This is the mail archive of the gcc-patches@gcc.gnu.org mailing list for the GCC project.


Index Nav: [Date Index] [Subject Index] [Author Index] [Thread Index]
Message Nav: [Date Prev] [Date Next] [Thread Prev] [Thread Next]
Other format: [Raw text]

PR tree-optimize/49373 (IPA-PTA regression)


Hi,
this patch moves ipa-pta into new ipa pass queue of simple IPA passes executed
after regular IPA passes. The reason is that IPA-PTA is really implemented as
simple IPA pass (i.e. it looks into function bodies at its propagate stage and
does not support WHOPR mode) and I planned having place for such passes for a
while.  Until now, there has not been a reason however.

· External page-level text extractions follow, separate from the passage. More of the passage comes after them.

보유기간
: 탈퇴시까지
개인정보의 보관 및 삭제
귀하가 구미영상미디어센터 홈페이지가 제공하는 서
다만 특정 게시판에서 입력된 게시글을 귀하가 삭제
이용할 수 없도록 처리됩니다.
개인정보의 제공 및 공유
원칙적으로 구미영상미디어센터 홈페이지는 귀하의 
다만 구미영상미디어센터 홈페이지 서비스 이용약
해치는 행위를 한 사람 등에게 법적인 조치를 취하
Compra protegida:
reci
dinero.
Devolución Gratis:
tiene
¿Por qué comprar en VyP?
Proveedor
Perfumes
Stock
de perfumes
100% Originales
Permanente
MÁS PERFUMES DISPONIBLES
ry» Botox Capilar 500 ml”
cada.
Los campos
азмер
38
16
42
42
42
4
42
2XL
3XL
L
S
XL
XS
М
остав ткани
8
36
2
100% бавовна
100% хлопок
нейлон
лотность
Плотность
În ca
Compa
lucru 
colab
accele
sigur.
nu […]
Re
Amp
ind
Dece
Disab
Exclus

The patch fixes regression I introduced by my alias reorg that triggered latent
problem in IPA-PTA not really expecting to see cgraph with redirected edges.
In longer term we want full IPA IPA-PTA, but we are simply not there, yet.
Having place for late small IPA passes is however convenient for other reasons:
we can remove functions whose references are optimized out or we can re-do
some of early optimizations, inlcluding ipa-sra, late that might be interesting
for LTO.

The change needed quite a bit more unentaging of the old code than I would like
and I was not fully succesful on it.  The reason is that until now we
executed the transform stage of IPA passes all just before the first local
pass of late copmilation (i.e. all_passes) is done.

With this patch the ipa-transforms can take place either at beggining of all_passes
(when all late IPA passes are disabled) or just before first late IPA pass.

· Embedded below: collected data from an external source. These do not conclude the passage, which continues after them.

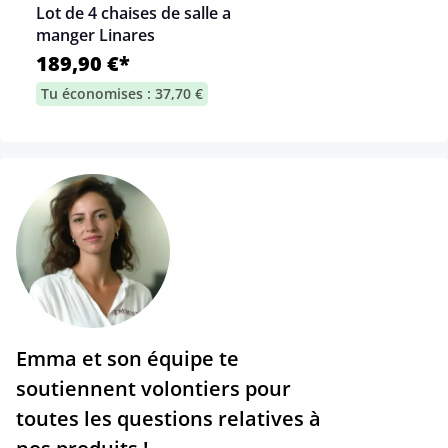
Lot de 4 chaises de salle a
manger Linares
189,90 €*
Tu économises : 37,70 €
Emma et son équipe te
soutiennent volontiers pour
toutes les questions relatives à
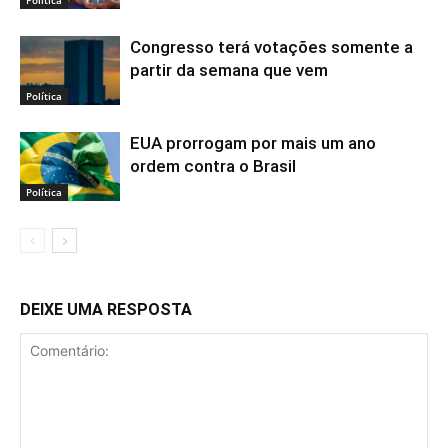
Congresso terá votações somente a
partir da semana que vem
Política
EUA prorrogam por mais um ano
ordem contra o Brasil
Política
DEIXE UMA RESPOSTA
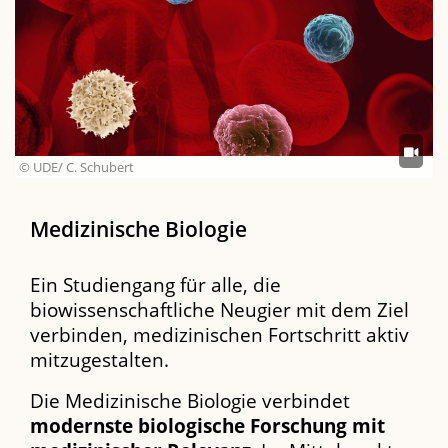
© UDE/ C. Schubert
Medizinische Biologie
Ein Studiengang für alle, die
biowissenschaftliche Neugier mit dem Ziel
verbinden, medizinischen Fortschritt aktiv
mitzugestalten.
Die Medizinische Biologie verbindet
modernste biologische Forschung mit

Original motivation for applying the transforms all at the time of late
compilation was the "half-WHOPR" compilation model I developed originally
cgraph for in 2003-2006.  The idea was that IPA passes will have function body
summaries, just like in our curent WHOPR implementation, but I did not intended
to implement the second streamping (WPA->LTRANS). Parallel compilation
was not that much of concern at that time. I simply expected the compiler to
produce final assembly in the same process as running WPA, but preventing a
need to load all function bodies into memory at once.  The late copilation
was expected to load function bodies one by one, optimize them and output to
assembly (modulo preloading of inlined functions).

With WHOPR this is not really so important (while it is theoretically possible
with -flto -flto-partition=none, just not implemented this way: lto.c proactively
loads all function bodies at early stages of LTO compilation).

This "half-WHOPR" makes such late optimization passes impossible. WHOPR solves
the problem by restricting late optimization passes to a parttions and thus makes
late IPA passes resonable.

Note that the trick reduces memory usage even w/o LTO because program after inline
decisions are applied is bigger then before.  Currently we do not apply inline
decisions "unit at a time".  This growth is however more or less bounded, since
inliner should not expand unit more then by inline-unit-growth limit.

For these reasons I don't really want to move applying of ipa transforms into
"unit at a time" by default, until we have compelling reasons to do so (i.e.
by default enabled late ipa pass that pays back for itself).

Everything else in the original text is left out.